--- Records supplied Enclosed Below ---

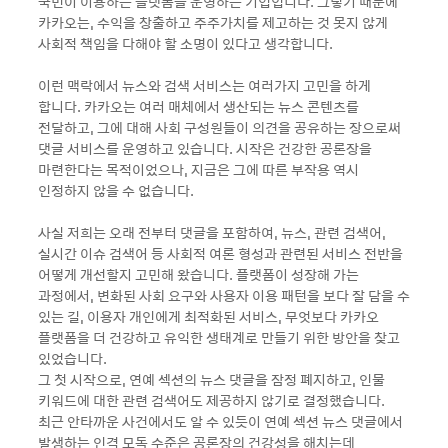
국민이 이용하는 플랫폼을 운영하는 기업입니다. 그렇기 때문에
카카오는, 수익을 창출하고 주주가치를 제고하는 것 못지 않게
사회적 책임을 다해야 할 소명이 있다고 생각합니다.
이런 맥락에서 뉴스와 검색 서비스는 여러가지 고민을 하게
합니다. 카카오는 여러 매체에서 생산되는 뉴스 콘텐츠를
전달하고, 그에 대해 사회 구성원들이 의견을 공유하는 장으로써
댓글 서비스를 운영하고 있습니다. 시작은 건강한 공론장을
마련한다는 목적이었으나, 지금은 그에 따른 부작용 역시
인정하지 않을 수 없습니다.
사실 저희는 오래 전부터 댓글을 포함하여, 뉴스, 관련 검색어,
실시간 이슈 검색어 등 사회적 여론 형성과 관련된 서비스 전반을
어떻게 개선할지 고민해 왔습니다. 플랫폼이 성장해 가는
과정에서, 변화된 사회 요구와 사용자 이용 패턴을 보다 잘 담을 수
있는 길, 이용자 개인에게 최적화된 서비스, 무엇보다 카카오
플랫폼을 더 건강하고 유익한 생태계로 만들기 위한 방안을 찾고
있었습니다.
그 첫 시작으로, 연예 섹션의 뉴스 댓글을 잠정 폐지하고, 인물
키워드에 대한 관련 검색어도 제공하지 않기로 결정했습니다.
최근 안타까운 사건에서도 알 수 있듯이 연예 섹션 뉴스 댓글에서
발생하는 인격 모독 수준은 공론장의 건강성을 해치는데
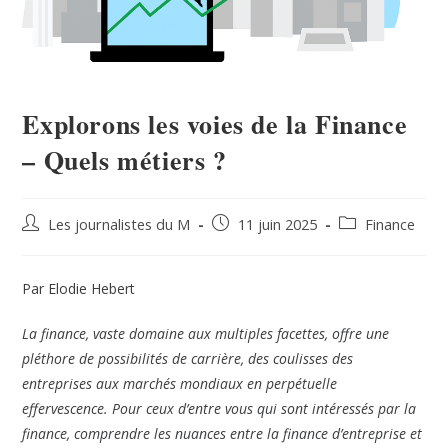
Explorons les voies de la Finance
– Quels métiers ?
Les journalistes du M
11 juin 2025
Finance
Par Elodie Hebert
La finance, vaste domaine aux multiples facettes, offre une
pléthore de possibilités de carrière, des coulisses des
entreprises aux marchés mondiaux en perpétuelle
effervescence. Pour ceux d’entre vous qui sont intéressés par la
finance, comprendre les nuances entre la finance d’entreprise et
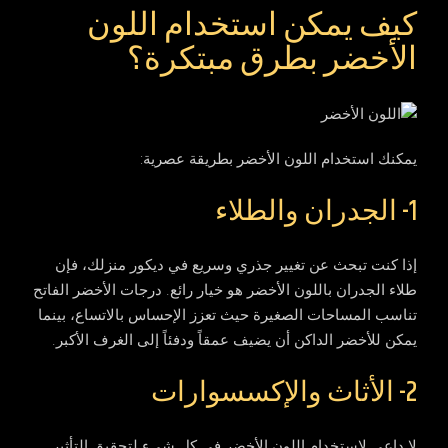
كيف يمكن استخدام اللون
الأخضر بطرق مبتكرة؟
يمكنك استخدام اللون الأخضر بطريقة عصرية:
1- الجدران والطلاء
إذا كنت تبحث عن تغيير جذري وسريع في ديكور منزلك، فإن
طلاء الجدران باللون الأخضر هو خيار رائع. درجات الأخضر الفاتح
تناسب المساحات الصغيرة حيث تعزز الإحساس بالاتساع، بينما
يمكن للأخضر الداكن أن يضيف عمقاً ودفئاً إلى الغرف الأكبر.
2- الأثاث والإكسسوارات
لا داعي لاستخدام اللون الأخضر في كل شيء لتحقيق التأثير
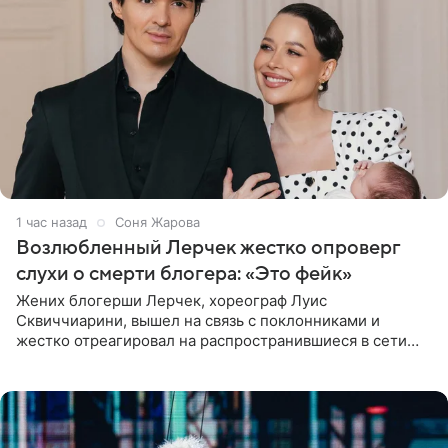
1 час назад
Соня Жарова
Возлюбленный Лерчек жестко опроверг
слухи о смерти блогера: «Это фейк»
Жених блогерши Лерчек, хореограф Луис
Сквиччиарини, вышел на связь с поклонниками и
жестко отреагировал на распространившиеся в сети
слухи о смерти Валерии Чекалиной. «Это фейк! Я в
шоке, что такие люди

--- End of Enclosed Records supplied ---
--- Records supplied Enclosed Below ---

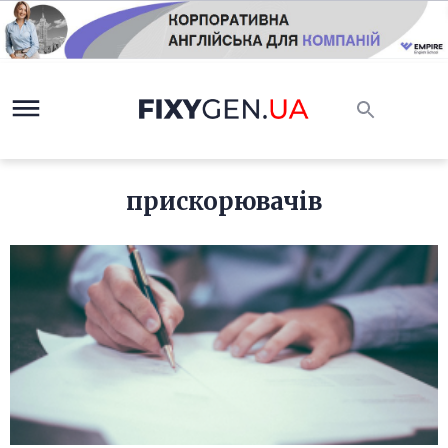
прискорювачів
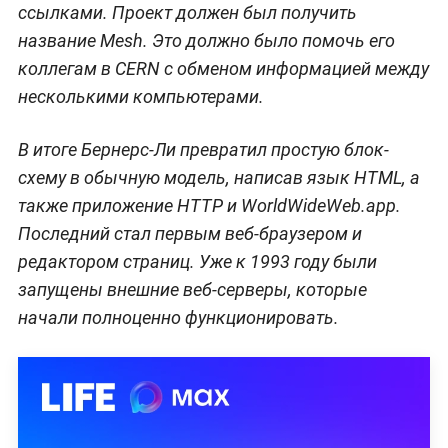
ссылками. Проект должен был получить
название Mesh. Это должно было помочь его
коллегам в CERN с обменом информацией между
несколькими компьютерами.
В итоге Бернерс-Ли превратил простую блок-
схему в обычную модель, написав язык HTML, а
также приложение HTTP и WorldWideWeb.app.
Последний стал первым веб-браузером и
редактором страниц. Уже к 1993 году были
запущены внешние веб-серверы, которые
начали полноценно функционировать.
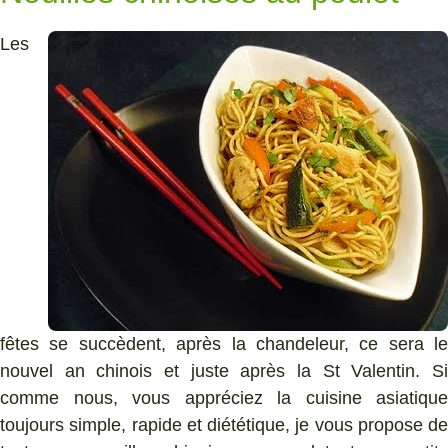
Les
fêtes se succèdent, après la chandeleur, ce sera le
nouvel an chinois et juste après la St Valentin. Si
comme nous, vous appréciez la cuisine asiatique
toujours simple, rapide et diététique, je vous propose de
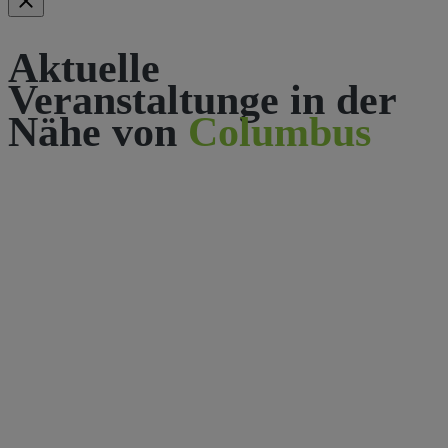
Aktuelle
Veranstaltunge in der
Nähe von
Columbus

--- End of Enclosed Records supplied ---

All that should appear in the answer is the lines above from the line with "마련한다는 목적이었으나, 지금은 그에 따른 부작용 역시" through the line with "Explorons les voies de la Finance", retyped exactly, pictures left out.

• _The completed task_
마련한다는 목적이었으나, 지금은 그에 따른 부작용 역시
인정하지 않을 수 없습니다.
사실 저희는 오래 전부터 댓글을 포함하여, 뉴스, 관련 검색어,
실시간 이슈 검색어 등 사회적 여론 형성과 관련된 서비스 전반을
어떻게 개선할지 고민해 왔습니다. 플랫폼이 성장해 가는
과정에서, 변화된 사회 요구와 사용자 이용 패턴을 보다 잘 담을 수
있는 길, 이용자 개인에게 최적화된 서비스, 무엇보다 카카오
플랫폼을 더 건강하고 유익한 생태계로 만들기 위한 방안을 찾고
있었습니다.
그 첫 시작으로, 연예 섹션의 뉴스 댓글을 잠정 폐지하고, 인물
키워드에 대한 관련 검색어도 제공하지 않기로 결정했습니다.
최근 안타까운 사건에서도 알 수 있듯이 연예 섹션 뉴스 댓글에서
발생하는 인격 모독 수준은 공론장의 건강성을 해치는데
Explorons les voies de la Finance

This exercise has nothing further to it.